Inclusivity is clearly a positive message, she said, “but it must share common ground” to avoid diluting the strength of the brand’s positioning or “distancing yourself too much” from the message.

“Targeted communication does not mean that one message is seen only by that specific target,” Mohammadian observed.

Asked if this kind of message is fitting for the times, she said it “makes sense because COVID-19 did not change people’s desire for customization.”

Alessandro Maria Ferreri, chief executive officer and owner of The Style Gate consulting firm, concurred, saying that, while it is important to protect the integrity of a brand, “it is very difficult today to have a single message that is the same for a consumer target that is very large, in terms of age, geography and spending power. You can’t put them all together under a same communication umbrella. Each needs a different tone of voice, with different content and fronted by different talents or celebrities, as their reaction varies depending on the stimulus.”

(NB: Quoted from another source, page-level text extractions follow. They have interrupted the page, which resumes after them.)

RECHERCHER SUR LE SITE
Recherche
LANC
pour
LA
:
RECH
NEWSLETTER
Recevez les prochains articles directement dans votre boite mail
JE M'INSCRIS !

He drew a parallel with Dolce & Gabbana, whose different products are photographed in different ways with different models. “The brands that aspire to become global and that have passed the 1 billion euro sales benchmark feel the need to maintain a wide product offer, from a sneaker to an evening gown and they necessarily need to have a different approach for each consumer range.”

On top of this, those brands that have a strong beauty business, such as Saint Laurent or Dior, put in place yet another kind of communication strategy. For this reason, Ferreri does not believe Valentino is alone in its  approach. “Is this positive in the long term and for the growth of the brand? Well, the Armani Group has followed this strategy since its inception and it appears its awareness is very solid.”